The image of her husband -- tall and proud -- a doctor who moved his family back to Iraq after the fall of Saddam Hussein because he believed his country needed him, a father who doted on their 6-year-old autistic son -- was forever changed in April 2007.
Etched into her memory is the vision of his charred body, melted together with nine others after a car bomb exploded, leaving a twisted pile of scorched flesh.
"Truly life was in color, and now it's in black and white."
Her voice is soft and even. The words she chooses thoughtful, emotive, graceful -- even while speaking of what she saw of her husband and the others in the morgue that day.
"I remember a blue-colored sheet covering something. At one end the pigtails of a little girl with red ribbons, at the other a tiny foot. The sheet was drenched in blood. At that moment I forgot why I was standing there. I was crying for all those other people."
I saw her a year ago. She looked almost radiant, as if the cloak of death had lifted. In some ways it had been -- or perhaps it was that she had learned to live with the pain.
"I have the courage to say that I was happy when the Americans arrived, but then I have hundreds of questions," she said. "Why did the Americans make so many mistakes? Was it out of ignorance about Iraq, or was it deliberate?"
But on this trip, when we called her, she said she didn't want to speak on camera. She said she didn't want to appear weak and defeated -- the story of so many Iraqis, just surviving day to day, as if they've been anesthetized.
Courage amid the carnage
Mohammed Rejeb cradled his grandson in his arms, filing out of his home with the rest of his family. Marines entered guns drawn, going from room to room in search of terrorists.

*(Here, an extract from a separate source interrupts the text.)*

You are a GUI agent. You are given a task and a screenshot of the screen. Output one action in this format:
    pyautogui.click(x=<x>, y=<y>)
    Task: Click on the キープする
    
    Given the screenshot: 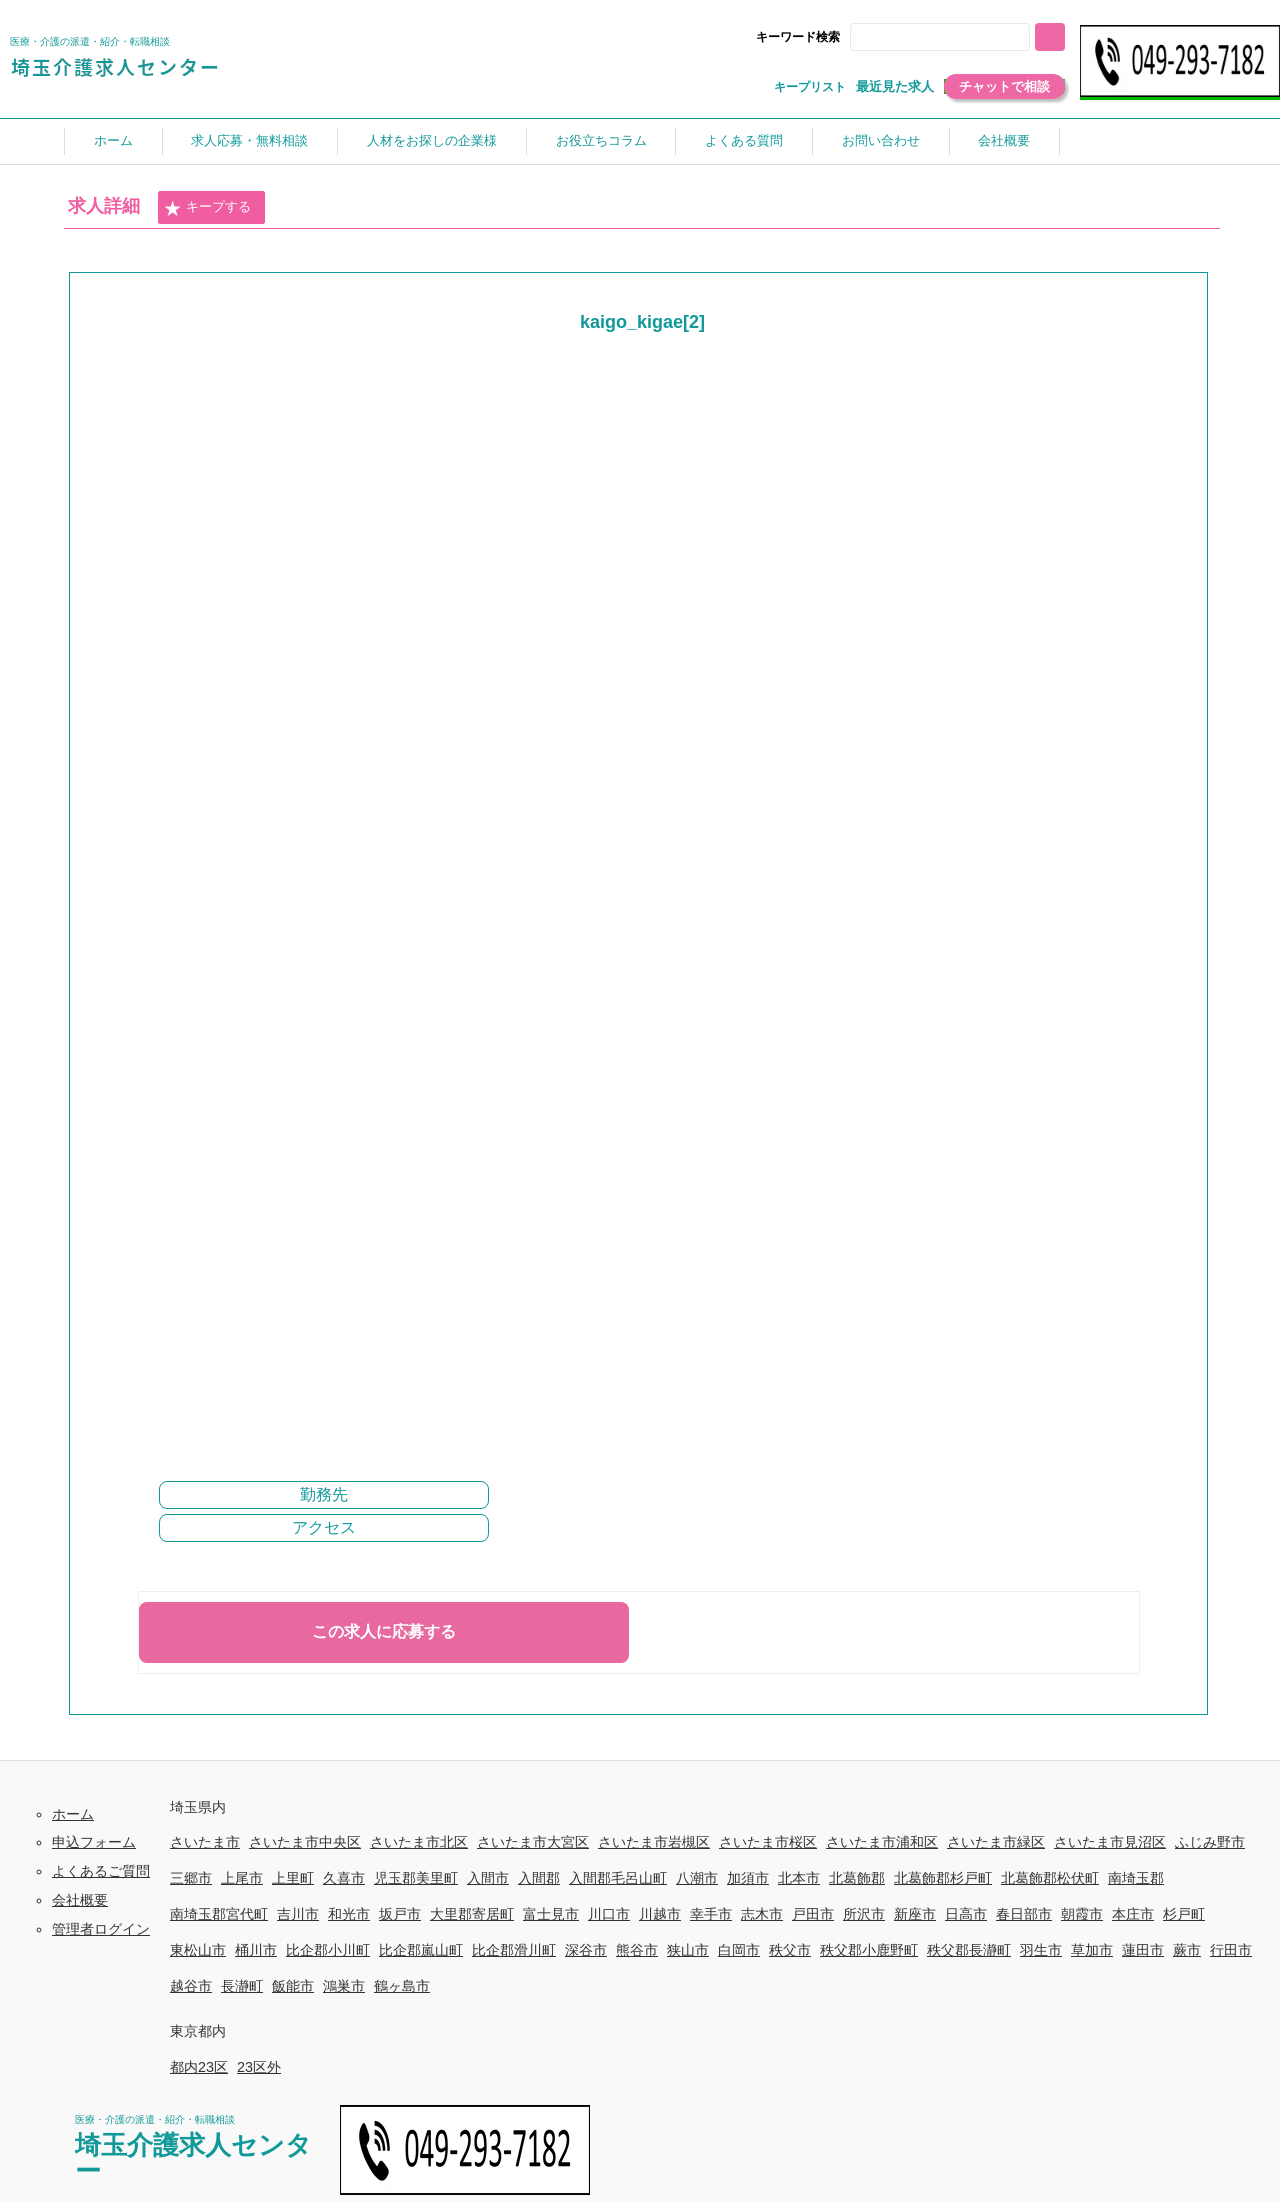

It was November 2005 in the small dusty town of Husayba, tucked against the Syrian border in al-Anbar province, a vast sprawling land along the Euphrates River valley and part of al Qaeda's kingdom.
U.S. troops conducted these searches in cities, villages and towns across Iraq. It was an unconventional battleground, but typical of the war in Iraq. Entire streets and homes were booby-trapped. Washing-machine timers were hooked up to artillery shells in yards. Gunmen lurked in alleys, hiding behind doors. They were effectively on suicide missions, wanting to kill as many Americans before being gunned down.
Civilians never wanted to talk about al Qaeda. Doing so would bring a death sentence.
But I'll never forget what Mohammed told me while while waiting for U.S. forces to search his home that day in 2005: "We want the Americans to save us from the terrorists."
It floored me. I stared at the baby in his arms and was stunned by his courage. He could be killed for those simple words. Al Qaeda was known to slaughter anyone who dared speak against them.
A few hours later, I was crouched on a rooftop as rocket-propelled grenades fired by insurgents flew overhead and a U.S. soldier called in targets for air strikes. The heavy American bombardment reduced buildings to dust, explosions so powerful they would catapult an entire roof toward the sky as if it were cardboard.
Two days later, I saw Mohammed again, standing atop the rubble of one of the homes I might have seen bombed. He was among those digging through the wreckage, looking for one last body, that of a little boy, in what was once his cousin's house.
The remains of 16 people had already been pulled out. All but one were women and children. They were later buried in a garden nearby; a curfew prevented people from taking the bodies to the graveyard.